A few months ago I blogged about Belgium’s preparations for the centenary of WWI, and mentioned the sights I’d like to visit in Flanders to commemorate the occasion. Now I’ve had the chance to put those plans into action, as I’m heading over to Belgium this month to see things for myself, with some help from the team at Visit Flanders. I’ll be covering WWI, but also seeing other historical talking points such as museums and beguinages (more on those later).
Day 1 – Brussels
Today I’ll arrive in Brussels by mid-afternoon, checking into my accommodation, which goes by the simple name of The Hotel. With great reviews on TripAdvisor, a fashionable streak and a four star rating, it looks like the perfect base for the days ahead.
Unfortunately, most museums in Brussels are closed on a Monday, so I’ll make use of the time by hitting some of the vintage shops nearby, swapping relics behind glass for relics I can actually take home! These shops are close to the main square and cover everything from bargain jewellery to pricier designer pieces.
Day 2 – Ypres via Bruges
It’s an early start on the second day, with a train ride to Bruges to meet Quasimodo Tours for a one day battlefield bus trip around Flanders, covering areas such as Passchendaele and Ypres, and finishing up with the emotional Last Post Ceremony at the Menin Gate. This is a lot to fit into one day, however I’m looking forward to taking on the challenge.
You can also take on longer itineraries for a purely battlefield-based holiday, but I wanted to cover other aspects of Belgium, too, which meant finding a shorter tour with a brilliant list of stopping points. Hopefully I’ve made the right decision with this compromise, but I’ll keep you posted!
Day 3 – Brussels
Now it’s time to explore some of the 100 museums that Brussels is famous for, and what better place to start than at the Magritte Museum? Confusingly, there are two in the city, with one being Magritte’s former house and the other being a purpose-built museum with over 200 artworks. I’ll be comparing the two during the morning, before visiting the Museum of Musical Instruments over lunch, and grabbing a bite to eat from its restaurant which overlooks the rooftops.

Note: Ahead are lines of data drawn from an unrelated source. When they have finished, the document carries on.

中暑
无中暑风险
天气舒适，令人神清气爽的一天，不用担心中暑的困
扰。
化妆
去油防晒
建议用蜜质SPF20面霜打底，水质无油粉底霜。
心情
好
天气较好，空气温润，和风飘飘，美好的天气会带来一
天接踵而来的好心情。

After lunch I’ll then head over to the University for its Medicine Museum, home to some incredibly accurate anatomical wax models. Regular readers (and those who have scrutinised the ‘Bio’ section) will know that anything anatomical is right up my street, and I’ve already enjoyed trips to similar museums in Edinburgh and London, so it’s great to find an addition to this list.
Day 4 – Mechelen
Just a short train ride away, Mechelen is home to a UNESCO World Heritage Site, called St. Rumbold’s Tower, and the Palaces of the Margarets, once home to two royal 16th century figures named Margaret – one from Austria, the other from York. I’ll be sure to see all of these major tourist attractions during the day, as well as the Grote Markt, which is the real focal point of the city. You can see right across the Grote Markt and the surrounding streets from St. Rumbold’s Tower, so I’ll aim to get some good panoramic shots using this vantage point, then Instagram my lunch at a historic cafe serving 350 types of beer.

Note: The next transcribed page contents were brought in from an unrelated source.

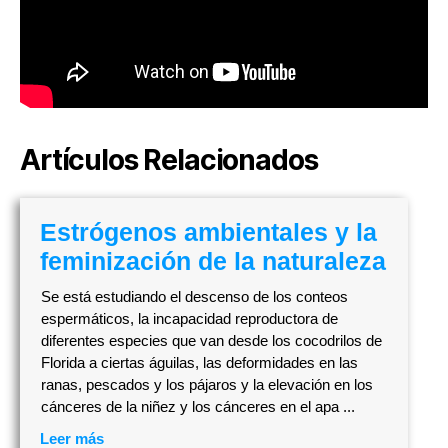
Artículos Relacionados
Estrógenos ambientales y la
feminización de la naturaleza
Se está estudiando el descenso de los conteos
espermáticos, la incapacidad reproductora de
diferentes especies que van desde los cocodrilos de
Florida a ciertas águilas, las deformidades en las
ranas, pescados y los pájaros y la elevación en los
cánceres de la niñez y los cánceres en el apa ...
Leer más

Another place to get out my camera is the Large Beguinage, a town-within-a-town that has survived since the late 16th century. The Mechelen Tourist Board has some great information about the history of beguinages, which were set up to house surplus women and children from the time of the Crusades, without them necessarily having to be taken in by religious organisations. These communities were self-sufficient, with their own sources of food and healthcare (feminism in action, surely), and it’ll be fascinating to see the buildings up close.
Day 5 – Leuven
For the final day, it’s time to learn more about beer culture with a trip to Leuven, known for its annual beer festival and for having the longest bar in the world. Before I reach Leuven I will stop off to visit Brussels’ Resistance Museum, which is open from 9am, then I’ll hop on the train and be in a whole new city within minutes. Once I arrive, it’s time to compare two more beguinages, one of which dates back to the 14th century, and feel as though I’ve really stepped back in time.

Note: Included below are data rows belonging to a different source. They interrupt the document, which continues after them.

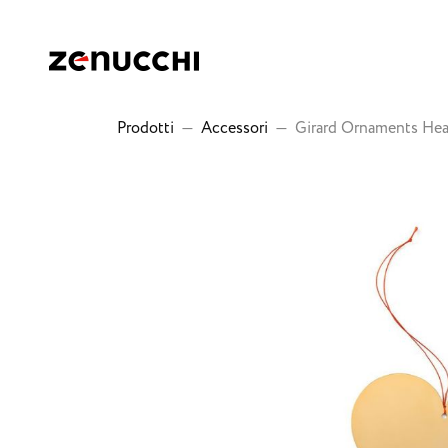
Zenucchi Design Code
Prodotti
—
Accessori
—
Girard Ornaments Hea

Next up is a brewery visit – it’d be rude not to get in touch with the beer history of Belgium, right? I’ve picked the Domus Brewery over the more well-known Stella Artois, as I really want to get a feel for local beer culture from a more independent perspective. Once I’ve learned about the history of brewing, and bought some souvenirs to try back at home, there’ll be just enough time to roam the streets surrounding the Grote Markt before catching the train back to Brussels and then hopping on the Eurostar once again.
As you can see, my itinerary’s pretty packed, but it should give me a good grounding in the best that this part of Belgium has to offer tourists. If you’ve been to any of the places mentioned, I’d love to know what you thought of them, and it would be great to hear your tips.
Disclaimer: This trip is being planned with the assistance of Visit Flanders, who will be providing accommodation and city passes. I have devised the itinerary myself and will be reporting back honestly on the blog about my experiences.